# What you have to do
Your copy should hold the lines below from the first through the one that contains "de HEC EXECUTIVE COMMUNITY 08 Avril 2016", each retyped exactly, and no pictures.

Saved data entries
# # # # #

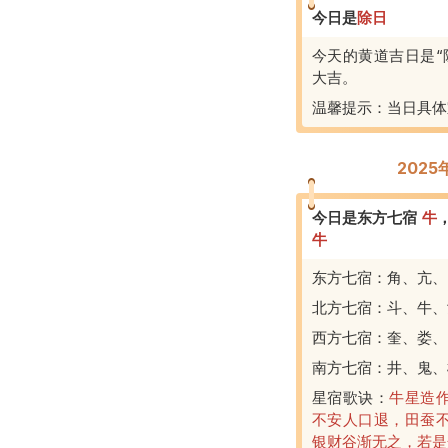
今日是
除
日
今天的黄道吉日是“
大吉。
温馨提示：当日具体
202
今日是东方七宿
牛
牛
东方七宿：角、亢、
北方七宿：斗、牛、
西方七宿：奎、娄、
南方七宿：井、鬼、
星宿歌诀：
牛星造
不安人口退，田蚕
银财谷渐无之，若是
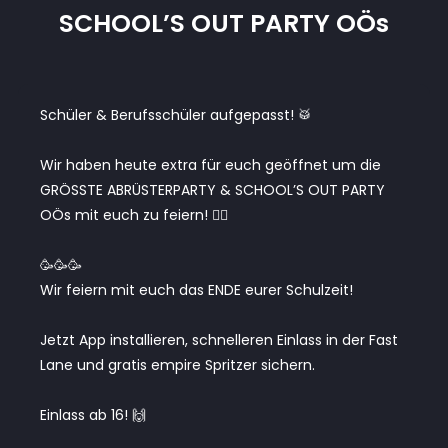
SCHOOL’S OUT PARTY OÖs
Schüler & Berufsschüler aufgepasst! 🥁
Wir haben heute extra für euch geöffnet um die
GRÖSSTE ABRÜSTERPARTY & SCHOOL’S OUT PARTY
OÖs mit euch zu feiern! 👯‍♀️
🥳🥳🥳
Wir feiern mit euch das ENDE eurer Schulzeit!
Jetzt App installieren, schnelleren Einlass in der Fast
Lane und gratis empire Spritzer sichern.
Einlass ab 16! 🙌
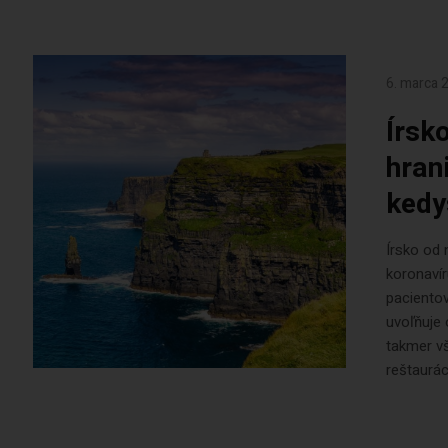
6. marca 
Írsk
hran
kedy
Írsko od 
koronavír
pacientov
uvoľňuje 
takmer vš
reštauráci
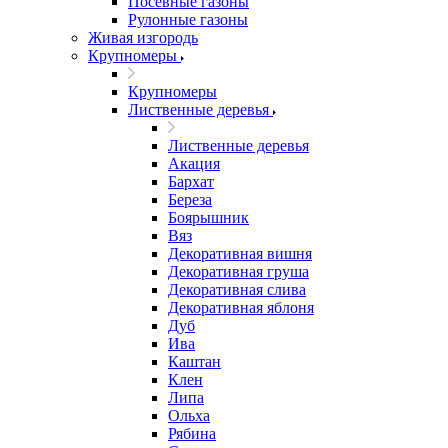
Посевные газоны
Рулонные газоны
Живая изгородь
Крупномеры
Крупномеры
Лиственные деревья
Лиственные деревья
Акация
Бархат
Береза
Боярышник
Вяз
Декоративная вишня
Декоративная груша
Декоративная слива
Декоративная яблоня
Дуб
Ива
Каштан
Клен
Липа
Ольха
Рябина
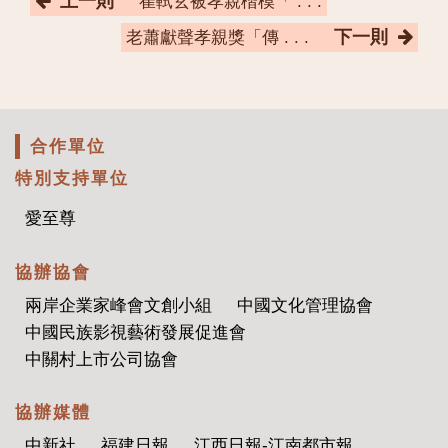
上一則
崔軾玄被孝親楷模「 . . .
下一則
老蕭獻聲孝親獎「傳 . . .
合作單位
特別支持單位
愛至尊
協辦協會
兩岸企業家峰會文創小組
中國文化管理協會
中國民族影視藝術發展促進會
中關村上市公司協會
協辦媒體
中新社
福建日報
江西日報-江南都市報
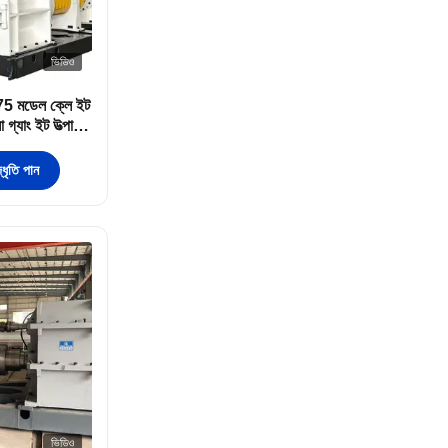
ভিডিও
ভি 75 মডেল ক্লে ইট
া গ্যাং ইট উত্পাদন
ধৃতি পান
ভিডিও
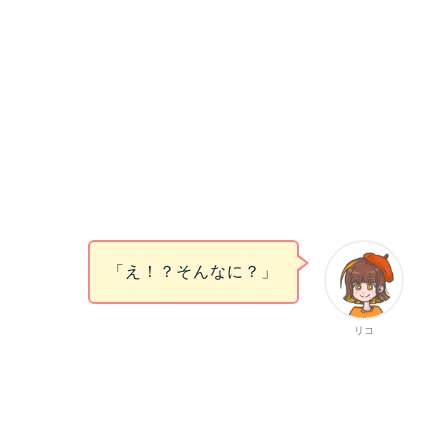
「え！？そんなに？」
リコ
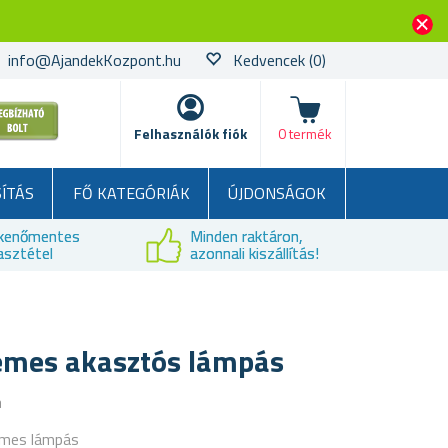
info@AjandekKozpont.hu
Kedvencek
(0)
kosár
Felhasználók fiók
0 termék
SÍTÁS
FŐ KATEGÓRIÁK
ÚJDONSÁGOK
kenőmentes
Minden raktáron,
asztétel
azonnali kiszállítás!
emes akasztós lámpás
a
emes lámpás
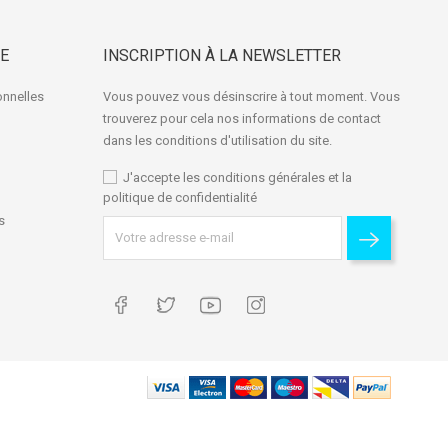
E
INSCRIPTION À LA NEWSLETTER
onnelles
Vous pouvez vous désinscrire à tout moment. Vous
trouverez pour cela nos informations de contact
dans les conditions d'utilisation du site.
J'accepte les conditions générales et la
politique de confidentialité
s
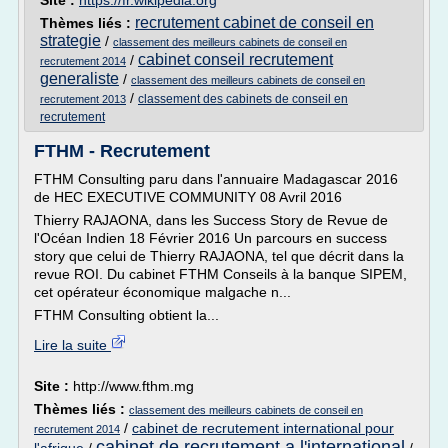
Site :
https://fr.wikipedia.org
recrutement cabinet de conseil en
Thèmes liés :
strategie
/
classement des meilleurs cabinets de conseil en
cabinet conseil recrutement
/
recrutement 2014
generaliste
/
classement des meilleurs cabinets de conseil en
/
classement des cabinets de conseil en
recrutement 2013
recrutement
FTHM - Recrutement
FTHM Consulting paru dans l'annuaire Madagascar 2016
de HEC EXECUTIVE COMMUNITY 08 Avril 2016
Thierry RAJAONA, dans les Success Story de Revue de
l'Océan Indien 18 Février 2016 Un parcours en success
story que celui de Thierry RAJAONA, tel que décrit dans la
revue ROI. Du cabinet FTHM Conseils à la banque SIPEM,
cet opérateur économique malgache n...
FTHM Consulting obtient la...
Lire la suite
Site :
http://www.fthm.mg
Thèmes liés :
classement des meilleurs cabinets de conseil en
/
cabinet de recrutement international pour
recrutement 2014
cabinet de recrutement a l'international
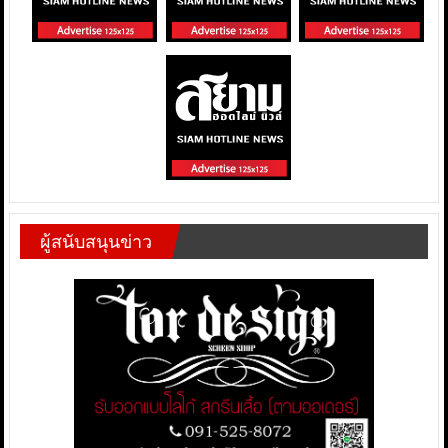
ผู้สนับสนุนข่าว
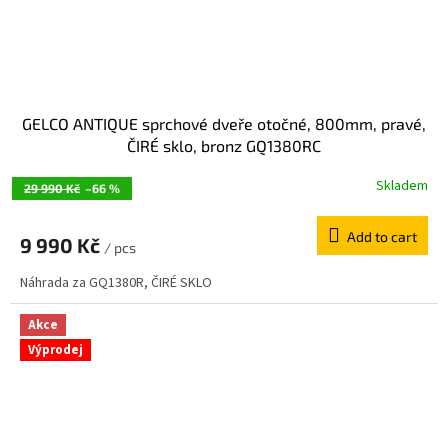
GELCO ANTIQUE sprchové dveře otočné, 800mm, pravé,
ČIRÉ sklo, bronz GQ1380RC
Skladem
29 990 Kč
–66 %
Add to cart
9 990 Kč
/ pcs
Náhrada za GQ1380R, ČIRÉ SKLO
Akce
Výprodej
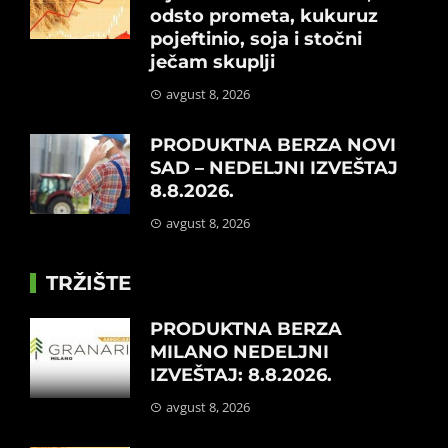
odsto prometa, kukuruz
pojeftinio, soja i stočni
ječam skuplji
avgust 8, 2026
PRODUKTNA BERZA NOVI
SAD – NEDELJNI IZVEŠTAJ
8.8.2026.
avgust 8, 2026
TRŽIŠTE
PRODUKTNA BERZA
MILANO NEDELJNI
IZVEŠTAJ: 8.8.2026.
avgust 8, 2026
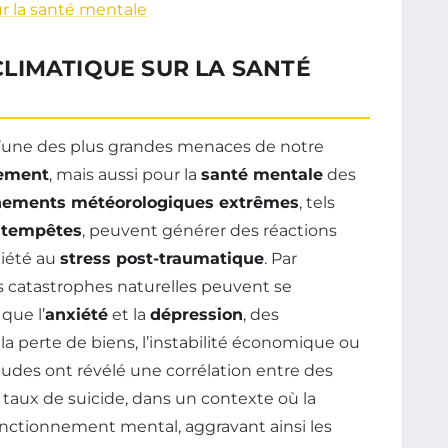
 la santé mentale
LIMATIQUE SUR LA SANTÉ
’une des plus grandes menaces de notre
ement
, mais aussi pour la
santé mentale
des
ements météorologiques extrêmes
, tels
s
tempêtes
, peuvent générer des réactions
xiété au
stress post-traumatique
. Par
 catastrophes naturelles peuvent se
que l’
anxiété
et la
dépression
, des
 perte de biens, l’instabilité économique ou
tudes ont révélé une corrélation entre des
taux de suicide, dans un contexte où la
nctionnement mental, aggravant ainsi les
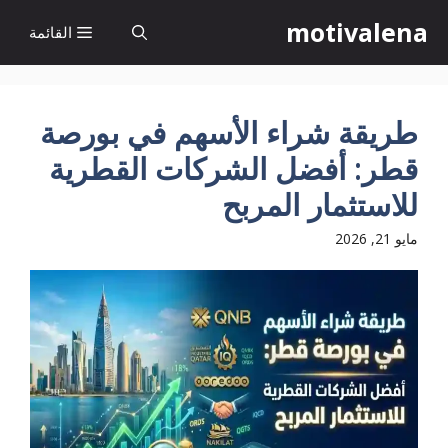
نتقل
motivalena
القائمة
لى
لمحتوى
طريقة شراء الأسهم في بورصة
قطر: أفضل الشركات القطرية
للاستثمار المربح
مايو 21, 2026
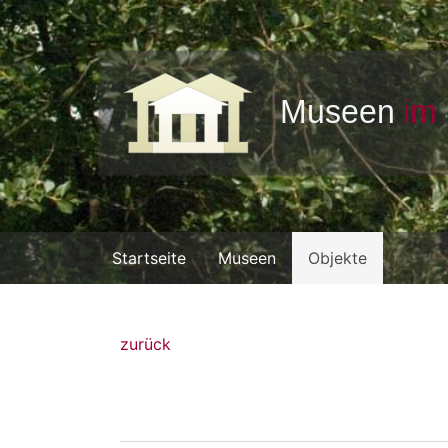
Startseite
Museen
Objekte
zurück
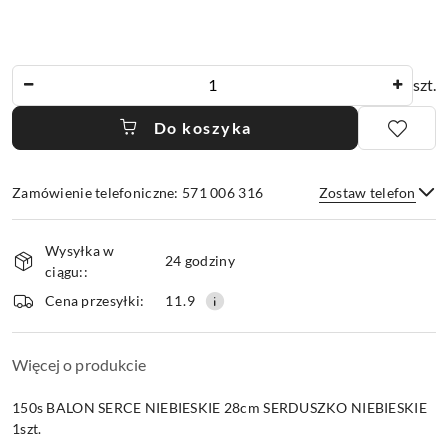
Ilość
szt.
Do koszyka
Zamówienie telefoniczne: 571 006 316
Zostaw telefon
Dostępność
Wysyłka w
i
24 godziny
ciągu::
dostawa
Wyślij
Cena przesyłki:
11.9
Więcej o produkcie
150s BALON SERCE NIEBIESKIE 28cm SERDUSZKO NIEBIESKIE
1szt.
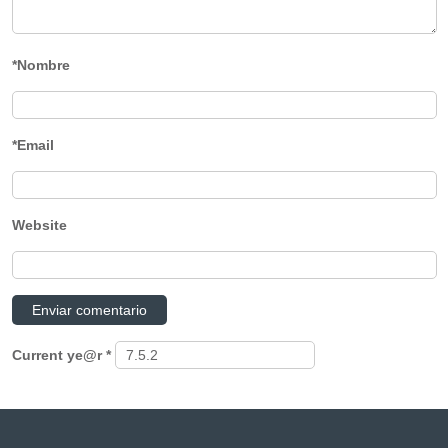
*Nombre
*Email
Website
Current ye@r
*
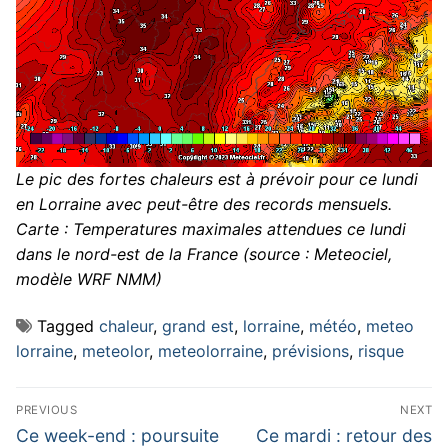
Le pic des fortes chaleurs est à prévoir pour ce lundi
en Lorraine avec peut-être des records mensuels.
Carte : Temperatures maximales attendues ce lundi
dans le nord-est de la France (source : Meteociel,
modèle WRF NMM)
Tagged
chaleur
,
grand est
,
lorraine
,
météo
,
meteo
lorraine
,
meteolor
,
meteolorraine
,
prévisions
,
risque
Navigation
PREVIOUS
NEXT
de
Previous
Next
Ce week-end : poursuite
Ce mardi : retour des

# # # # #

# Exercise answer
今日是
除
日
今天的黄道吉日是“
大吉。
温馨提示：当日具体
202
今日是东方七宿
牛
牛
东方七宿：角、亢、
北方七宿：斗、牛、
西方七宿：奎、娄、
南方七宿：井、鬼、
星宿歌诀：
牛星造
不安人口退，田蚕
银财谷渐无之，若是
SCHOOL’S OUT PARTY OÖs
Schüler & Berufsschüler aufgepasst! 🥁
Wir haben heute extra für euch geöffnet um die
GRÖSSTE ABRÜSTERPARTY & SCHOOL’S OUT PARTY
OÖs mit euch zu feiern! 👯‍♀️
🥳🥳🥳
Wir feiern mit euch das ENDE eurer Schulzeit!
Jetzt App installieren, schnelleren Einlass in der Fast
Lane und gratis empire Spritzer sichern.
Einlass ab 16! 🙌
6. marca 
Írsk
hran
kedy
Írsko od 
koronavír
pacientov
uvoľňuje 
takmer vš
reštauráci
Посевные газоны
Рулонные газоны
Живая изгородь
Крупномеры
Крупномеры
Лиственные деревья
Лиственные деревья
Акация
Бархат
Береза
Боярышник
Вяз
Декоративная вишня
Декоративная груша
Декоративная слива
Декоративная яблоня
Дуб
Ива
Каштан
Клен
Липа
Ольха
Рябина
上一則
崔軾玄被孝親楷模「 . . .
下一則
老蕭獻聲孝親獎「傳 . . .
合作單位
特別支持單位
愛至尊
協辦協會
兩岸企業家峰會文創小組
中國文化管理協會
中國民族影視藝術發展促進會
中關村上市公司協會
協辦媒體
中新社
福建日報
江西日報-江南都市報
ভিডিও
ভি 75 মডেল ক্লে ইট
া গ্যাং ইট উত্পাদন
ধৃতি পান
ভিডিও
「え！？そんなに？」
リコ
info@AjandekKozpont.hu
Kedvencek
(0)
kosár
Felhasználók fiók
0 termék
SÍTÁS
FŐ KATEGÓRIÁK
ÚJDONSÁGOK
kenőmentes
Minden raktáron,
asztétel
azonnali kiszállítás!
emes akasztós lámpás
a
emes lámpás
E
INSCRIPTION À LA NEWSLETTER
onnelles
Vous pouvez vous désinscrire à tout moment. Vous
trouverez pour cela nos informations de contact
dans les conditions d'utilisation du site.
J'accepte les conditions générales et la
politique de confidentialité
s
Site :
https://fr.wikipedia.org
recrutement cabinet de conseil en
Thèmes liés :
strategie
/
classement des meilleurs cabinets de conseil en
cabinet conseil recrutement
/
recrutement 2014
generaliste
/
classement des meilleurs cabinets de conseil en
/
classement des cabinets de conseil en
recrutement 2013
recrutement
FTHM - Recrutement
FTHM Consulting paru dans l'annuaire Madagascar 2016
de HEC EXECUTIVE COMMUNITY 08 Avril 2016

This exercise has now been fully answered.